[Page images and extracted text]
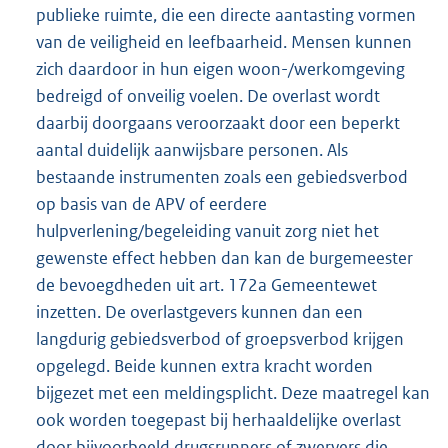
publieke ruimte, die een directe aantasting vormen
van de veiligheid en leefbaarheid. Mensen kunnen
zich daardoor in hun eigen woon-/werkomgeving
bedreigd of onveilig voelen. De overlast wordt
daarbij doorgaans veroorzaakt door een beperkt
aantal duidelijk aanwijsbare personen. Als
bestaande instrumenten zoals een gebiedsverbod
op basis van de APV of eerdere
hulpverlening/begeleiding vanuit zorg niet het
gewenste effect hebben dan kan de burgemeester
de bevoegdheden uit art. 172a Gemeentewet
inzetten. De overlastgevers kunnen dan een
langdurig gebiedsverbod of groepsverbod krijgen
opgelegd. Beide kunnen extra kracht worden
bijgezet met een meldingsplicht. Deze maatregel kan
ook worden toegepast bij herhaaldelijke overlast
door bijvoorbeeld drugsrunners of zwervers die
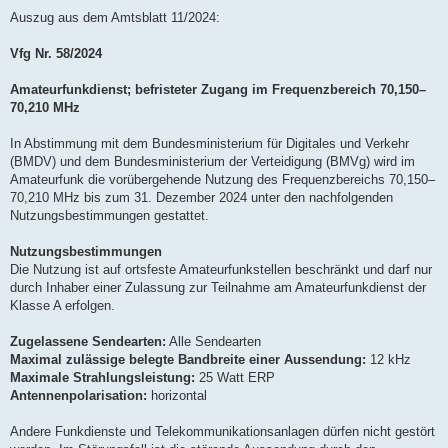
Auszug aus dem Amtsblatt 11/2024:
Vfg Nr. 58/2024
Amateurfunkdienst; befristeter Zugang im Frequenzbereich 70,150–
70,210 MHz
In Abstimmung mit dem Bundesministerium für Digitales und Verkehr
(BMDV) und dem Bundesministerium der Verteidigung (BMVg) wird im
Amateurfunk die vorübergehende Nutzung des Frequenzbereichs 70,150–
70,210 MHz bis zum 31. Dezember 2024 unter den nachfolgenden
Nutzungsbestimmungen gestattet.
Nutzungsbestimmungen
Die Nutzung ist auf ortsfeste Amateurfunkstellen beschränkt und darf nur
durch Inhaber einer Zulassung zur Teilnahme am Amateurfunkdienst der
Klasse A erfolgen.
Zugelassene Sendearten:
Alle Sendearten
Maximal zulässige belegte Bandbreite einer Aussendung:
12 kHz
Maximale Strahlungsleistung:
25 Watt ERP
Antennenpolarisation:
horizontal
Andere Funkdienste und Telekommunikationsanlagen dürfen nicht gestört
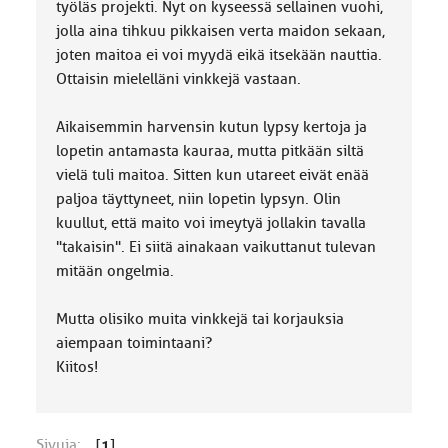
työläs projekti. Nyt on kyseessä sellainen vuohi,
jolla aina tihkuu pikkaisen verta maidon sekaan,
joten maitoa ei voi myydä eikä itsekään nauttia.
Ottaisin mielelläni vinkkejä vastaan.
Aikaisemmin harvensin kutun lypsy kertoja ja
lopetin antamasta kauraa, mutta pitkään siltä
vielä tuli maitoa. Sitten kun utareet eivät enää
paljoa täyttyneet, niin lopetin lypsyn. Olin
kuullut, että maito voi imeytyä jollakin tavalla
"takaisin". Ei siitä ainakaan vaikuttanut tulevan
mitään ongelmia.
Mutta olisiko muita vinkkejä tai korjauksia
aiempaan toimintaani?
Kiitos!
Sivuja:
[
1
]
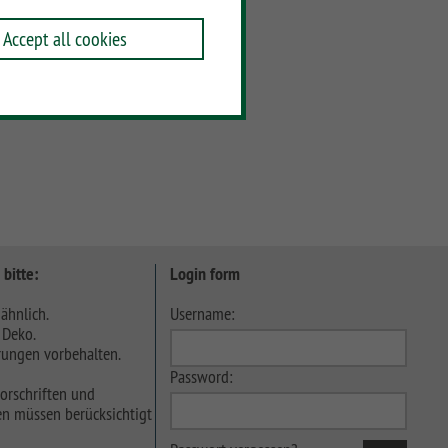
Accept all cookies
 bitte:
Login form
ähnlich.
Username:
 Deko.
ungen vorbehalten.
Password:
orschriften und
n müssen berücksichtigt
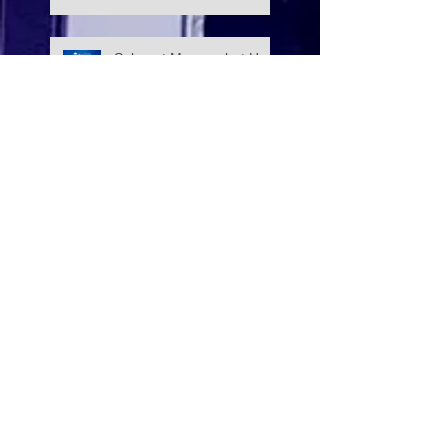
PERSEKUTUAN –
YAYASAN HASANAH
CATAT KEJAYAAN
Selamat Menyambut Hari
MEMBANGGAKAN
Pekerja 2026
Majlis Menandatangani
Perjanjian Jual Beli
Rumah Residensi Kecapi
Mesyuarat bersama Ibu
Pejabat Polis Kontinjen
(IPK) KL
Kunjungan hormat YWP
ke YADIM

* * *

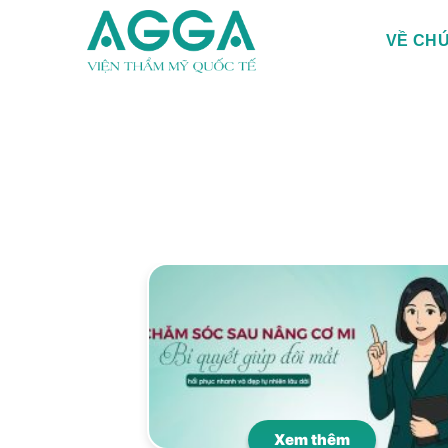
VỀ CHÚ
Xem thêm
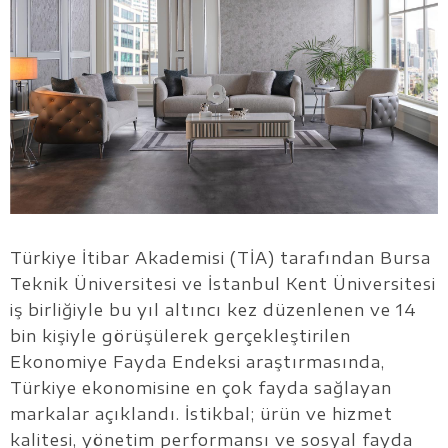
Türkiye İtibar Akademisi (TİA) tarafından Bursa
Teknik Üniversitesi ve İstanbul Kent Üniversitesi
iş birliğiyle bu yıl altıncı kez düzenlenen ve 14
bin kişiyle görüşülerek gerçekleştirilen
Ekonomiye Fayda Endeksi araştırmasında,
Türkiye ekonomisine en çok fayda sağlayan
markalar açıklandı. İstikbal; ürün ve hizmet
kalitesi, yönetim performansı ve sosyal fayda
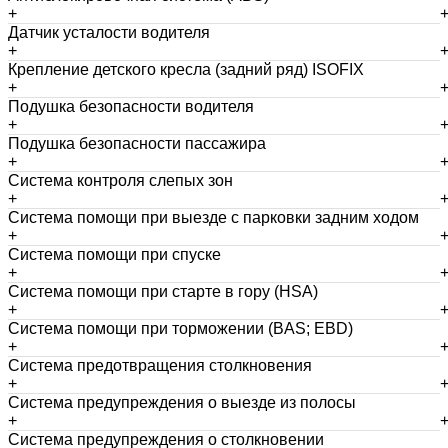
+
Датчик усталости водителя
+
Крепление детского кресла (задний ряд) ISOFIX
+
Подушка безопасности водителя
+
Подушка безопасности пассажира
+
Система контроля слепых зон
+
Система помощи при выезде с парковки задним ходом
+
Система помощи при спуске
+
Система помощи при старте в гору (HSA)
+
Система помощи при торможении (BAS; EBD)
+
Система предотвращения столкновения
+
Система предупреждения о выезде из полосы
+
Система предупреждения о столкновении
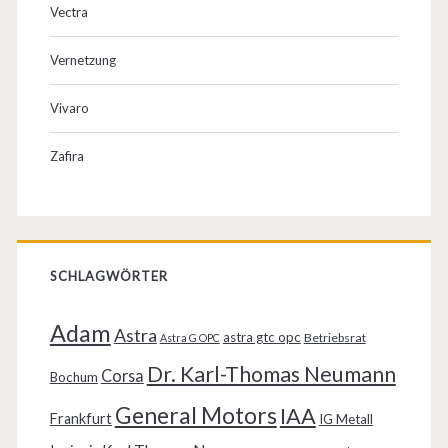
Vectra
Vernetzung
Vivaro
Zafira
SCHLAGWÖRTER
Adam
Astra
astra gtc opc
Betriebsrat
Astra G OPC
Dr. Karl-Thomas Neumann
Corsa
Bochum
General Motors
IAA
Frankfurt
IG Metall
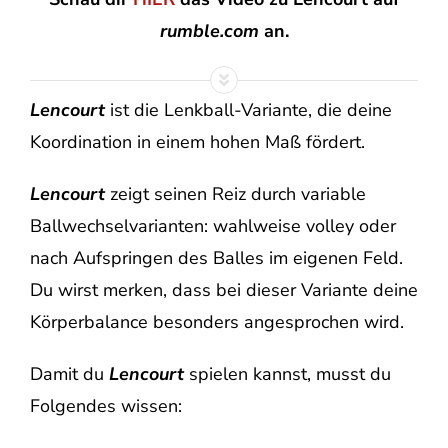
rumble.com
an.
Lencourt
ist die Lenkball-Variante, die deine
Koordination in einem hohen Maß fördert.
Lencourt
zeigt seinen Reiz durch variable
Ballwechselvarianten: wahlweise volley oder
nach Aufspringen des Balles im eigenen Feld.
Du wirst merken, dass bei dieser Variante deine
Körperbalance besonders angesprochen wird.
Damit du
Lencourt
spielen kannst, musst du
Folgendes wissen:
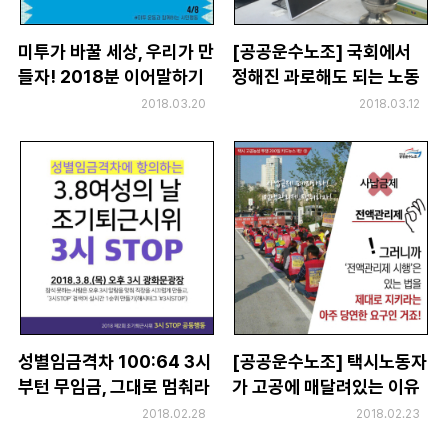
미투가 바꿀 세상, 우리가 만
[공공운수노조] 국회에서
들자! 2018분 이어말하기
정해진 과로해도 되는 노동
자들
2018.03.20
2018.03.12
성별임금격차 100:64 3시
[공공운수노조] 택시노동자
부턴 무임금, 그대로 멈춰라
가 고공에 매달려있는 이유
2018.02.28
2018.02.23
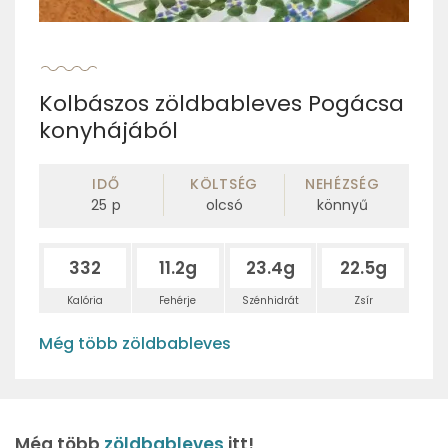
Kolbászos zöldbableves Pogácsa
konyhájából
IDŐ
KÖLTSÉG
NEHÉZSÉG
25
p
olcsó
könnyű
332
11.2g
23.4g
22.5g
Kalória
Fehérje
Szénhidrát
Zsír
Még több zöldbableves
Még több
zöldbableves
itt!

--

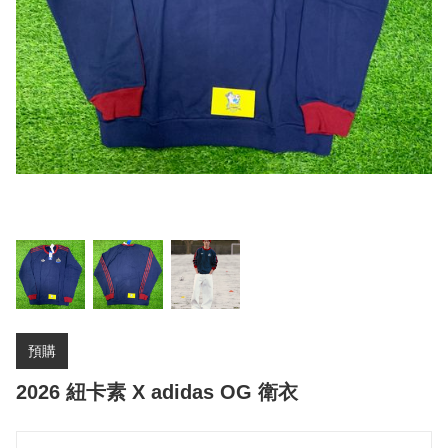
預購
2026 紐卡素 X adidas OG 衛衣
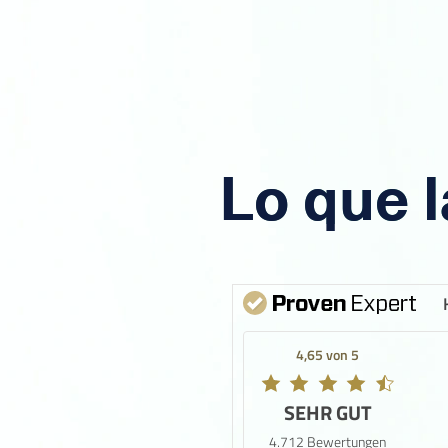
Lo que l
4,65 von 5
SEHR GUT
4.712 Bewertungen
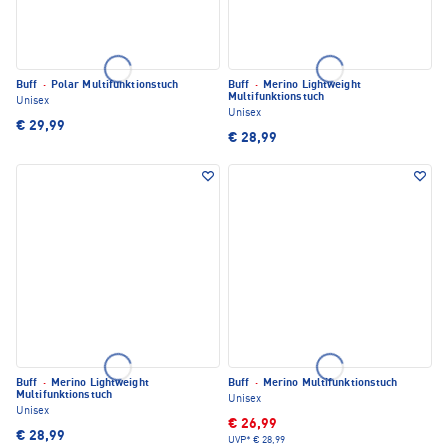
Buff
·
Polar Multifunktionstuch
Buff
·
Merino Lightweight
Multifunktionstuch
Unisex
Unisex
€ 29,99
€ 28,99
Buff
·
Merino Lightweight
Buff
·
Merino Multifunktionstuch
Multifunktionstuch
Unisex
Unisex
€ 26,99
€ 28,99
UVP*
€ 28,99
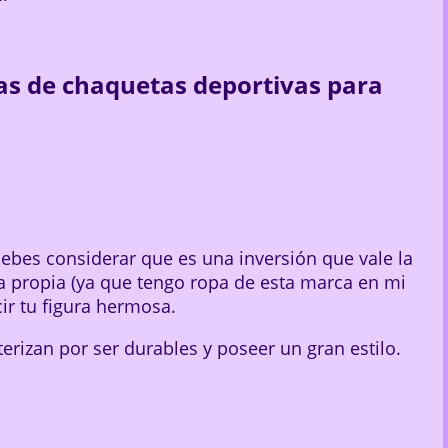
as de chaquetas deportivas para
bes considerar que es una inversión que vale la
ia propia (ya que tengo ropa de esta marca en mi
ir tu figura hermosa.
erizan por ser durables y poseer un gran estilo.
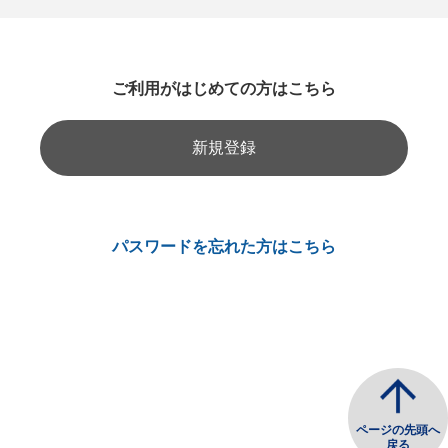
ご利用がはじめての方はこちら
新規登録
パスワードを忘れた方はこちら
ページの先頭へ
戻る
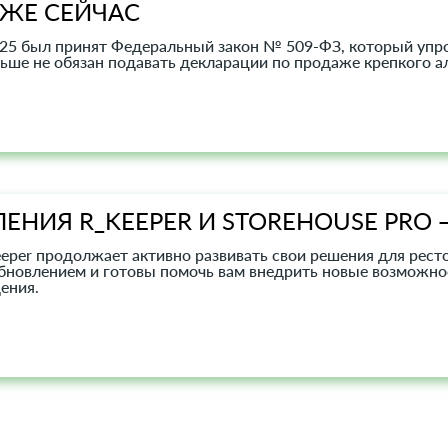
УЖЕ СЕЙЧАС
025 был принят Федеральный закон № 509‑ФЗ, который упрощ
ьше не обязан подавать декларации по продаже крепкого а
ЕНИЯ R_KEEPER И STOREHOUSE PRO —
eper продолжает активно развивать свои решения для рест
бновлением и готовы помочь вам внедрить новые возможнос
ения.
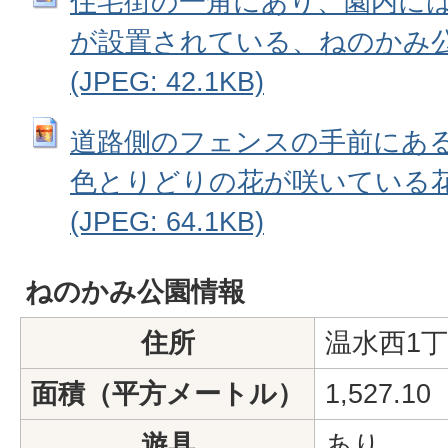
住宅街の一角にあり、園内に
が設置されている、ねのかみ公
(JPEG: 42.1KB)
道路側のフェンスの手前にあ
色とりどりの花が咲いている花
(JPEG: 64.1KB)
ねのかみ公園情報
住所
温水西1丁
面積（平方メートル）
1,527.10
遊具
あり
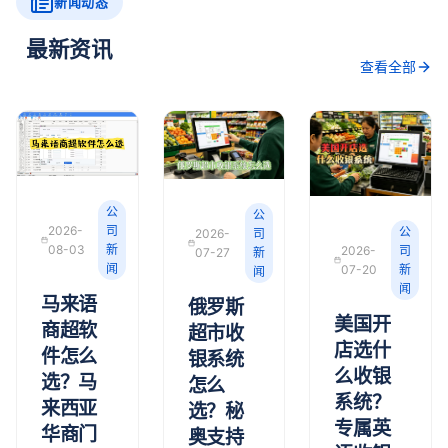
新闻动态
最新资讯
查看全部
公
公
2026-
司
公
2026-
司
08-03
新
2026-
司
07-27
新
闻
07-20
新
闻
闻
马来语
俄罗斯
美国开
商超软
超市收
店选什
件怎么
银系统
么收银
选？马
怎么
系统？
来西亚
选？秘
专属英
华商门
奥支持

— EXERCISE DIRECTIONS —
Every line above that carries the string "безопасности" should be copied.

— WRITTEN ANSWER —
Подушка безопасности водителя
Подушка безопасности пассажира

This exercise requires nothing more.